D’ailleurs Franck Longo, Maire de Fontaine est « scandalisé qu’une telle décision ait pu être prise de manière unilatérale. Ce pont relie deux communes, il n’est pas normal que celles-ci ne communiquent pas entre elles. Nous avons annoncé à nos habitants la réouverture du pont prévue ce matin et ils l’ont trouvé fermé. De plus, il semble illogique de fermer ce pont tant que les discussions concernant la Chronovélo n’ont pas eu lieu. Autant favoriser la circulation sur ce secteur, complètement congestionné depuis la rentrée » (DL du 11/9/21).

LE MÉPRIS DES HABITANTS DE BERRIAT

Alain Carignon  « a été l’un des premiers à réagir à cette fermeture » relève Isabelle Calendre. Pour lui le mépris concerne les grenoblois du quartier Berriat auxquels Eric Piolle avait promis la concertation sur l’autoroute à vélos. Promesse réitérée lorsque les commerçants ont barré le cours Berriat en juillet pour protester contre la piétonisation. En fermant le Pont Esclangon Eric Piolle prouve que toutes ses décisions sont déjà prises. « À Grenoble, la “participation citoyenne” et la “co-construction” sont bien, seulement, des slogans de campagne du candidat Piolle. Cette méthode contribue à éloigner le citoyen de la vie publique et favorise la montée de l’abstention «  ajoute le Président du groupe d’opposition.  (DL du 11/9/21)

 

Mais la lettre de Christophe Ferrari démontre à nouveau qu’il n’y a pas de majorité à la Métro, seulement un attelage brinquebalant. Le Président  de la Métropole est contraint de rappeler par lettre ses pouvoirs et compétences sur lesquels Piolle s’assoit.

LA MÉTRO : 9 VICE PRÉSIDENTS DU GROUPE DE PIOLLE 

Comment 9 vice Présidents du groupe Verts d’Eric Piolle peuvent-ils demeurer dans l’exécutif dans ces conditions ? Comment Christophe Ferrari peut il les accepter ? On imagine que l’aspect financier -les indemnités- est le seul lien qui maintient ces élus à leur poste, en particulier les 6 Vice-Présidents Grenoblois sur les 9, (Nicolas Beron-Perez,  Pascal Clouaire, Céline Deslattes, Salima Djidel ,Yann Mongaburu, Anne-Sophie Olmos, ) qui cumulent souvent avec un poste d’Adjoint au Maire permettant d’arrondir les fins de mois ( environ 3000 €/mois tout de même...)  

 

LE BATEAU IVRE ENTRAINE LA MÉTROPOLE

On voit mal cette situation perdurer encore 5 ans : les habitants de la Métropole -spécialement les grenoblois- et notre territoire lui-même en sont les victimes. Cette dernière affaire d’Eric Piolle, la tentative de fermer un pont en catimini ( !) après le retour honteux -également en catimini- des colonne Morris de JCDecaux  montre que le bateau municipal continue à être ivre mais entraine la Métropole. Il serait temps de changer vite avant le naufrage des deux. 

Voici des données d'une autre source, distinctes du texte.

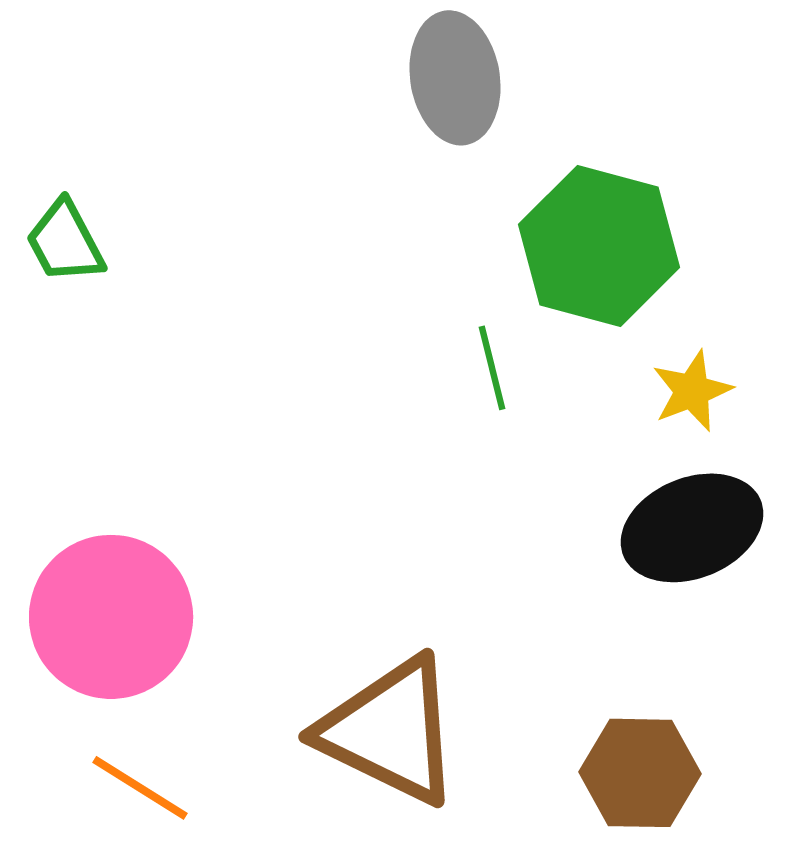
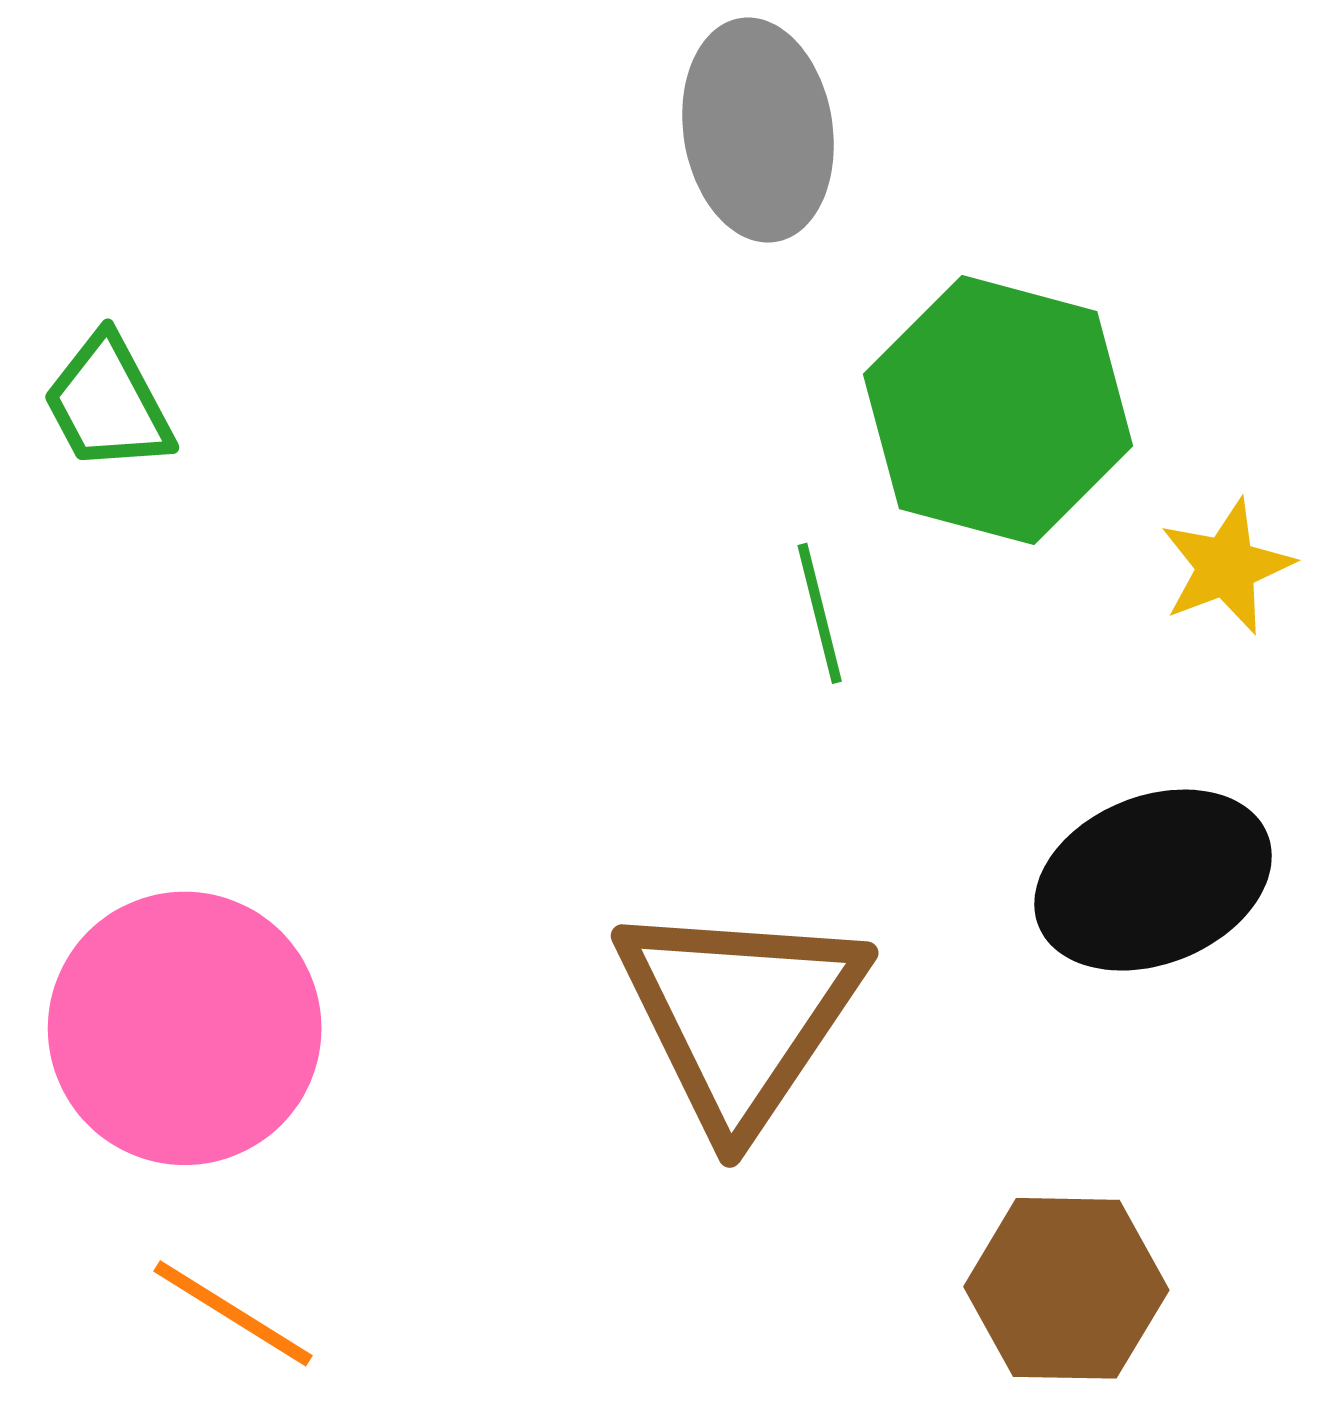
yellow star: (692, 391) -> (1226, 567), moved
brown triangle: (390, 731) -> (740, 1015), moved, turned 38

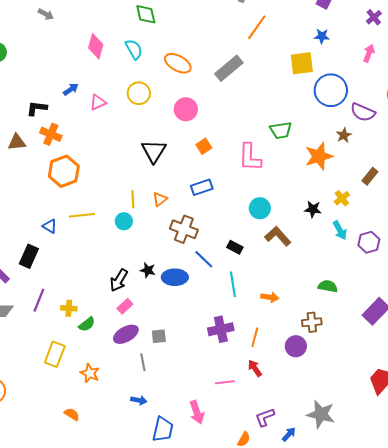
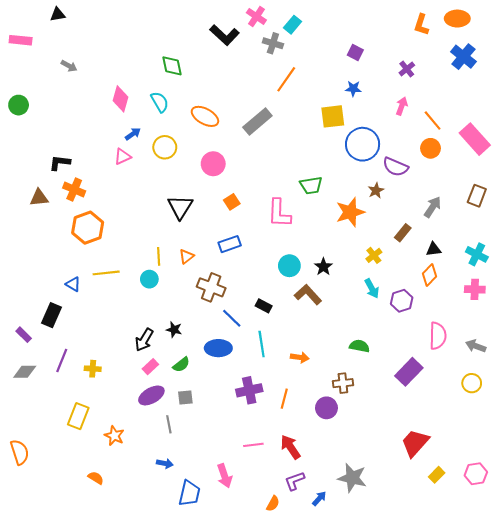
blue arrow: (71, 89) -> (133, 134), moved
black star: (313, 209) -> (323, 267), moved, turned 30
blue ellipse: (175, 277) -> (218, 348), moved
green semicircle: (87, 324) -> (181, 365), moved
red arrow: (255, 368) -> (290, 447), moved, size x1.4

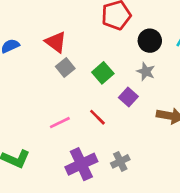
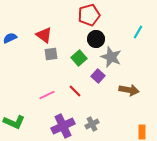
black circle: (150, 41) -> (96, 39), moved
gray square: (65, 67) -> (51, 54), turned 32
gray star: (146, 72) -> (111, 57), size x1.5

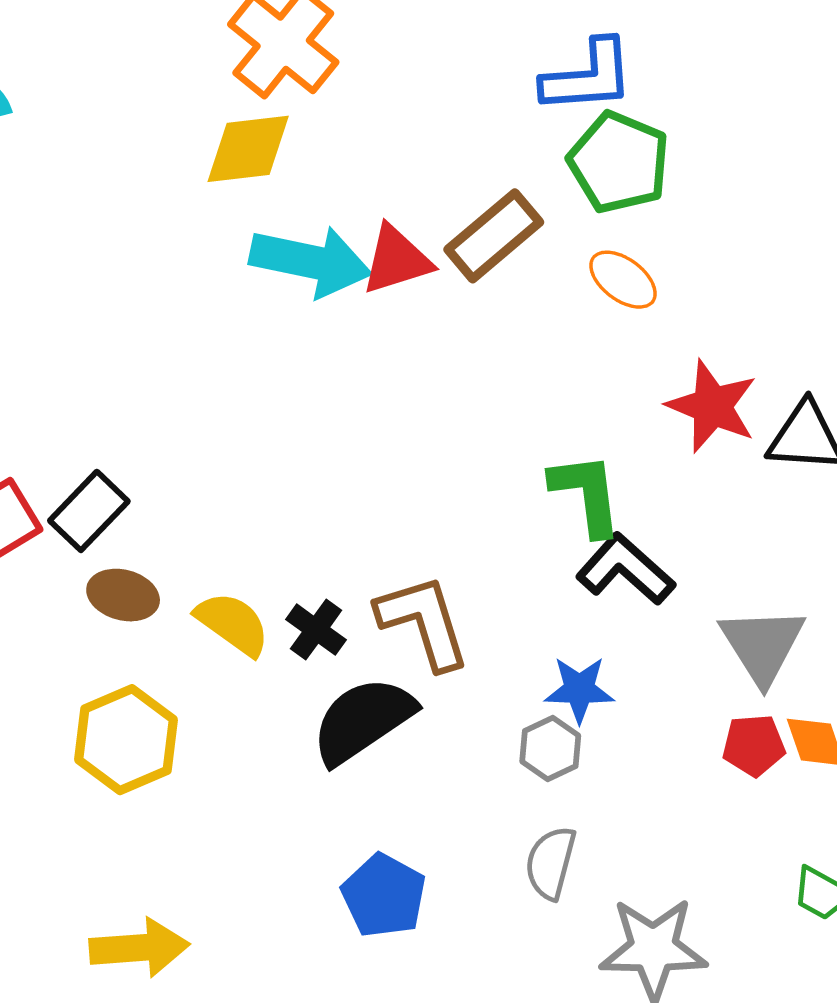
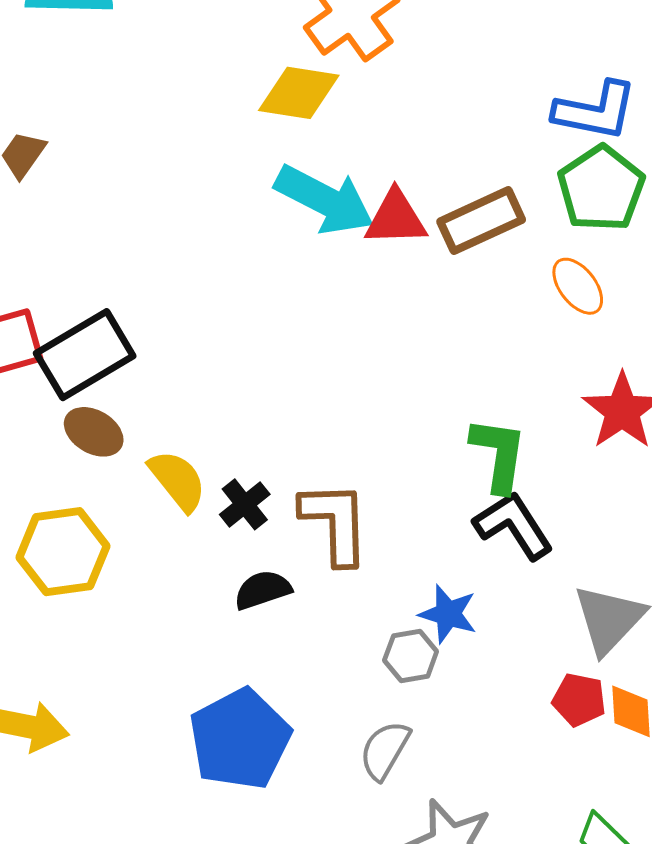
black rectangle: (89, 511) -> (85, 355), size x1.4
black semicircle: (363, 720) -> (263, 590), size x0.6
blue pentagon: (384, 896) -> (240, 739), size x1.4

LES ÉLUS DE LA MÉTRO VEULENT DURER 

Cela nécessiterait que Christophe Ferrari prenne ses responsabilités plutôt que de vouloir durer pour lui-même. Bref il faudrait "seulement" un cap, une boussole  et un capitaine. Avec ce conglomérat d'élus -PS, ex- PS, PCF et de la gauche extrême y compris les Verts lesquels eux-mêmes ont  déjà gouverné directement la Métro 20 ans dans l'exécutif- qui se partage le pouvoir Métropolitain depuis 26 ans au total, il y a peu à espérer sans une mobilisation citoyenne.  Car leur seule "idée" majeure est de se maintenir.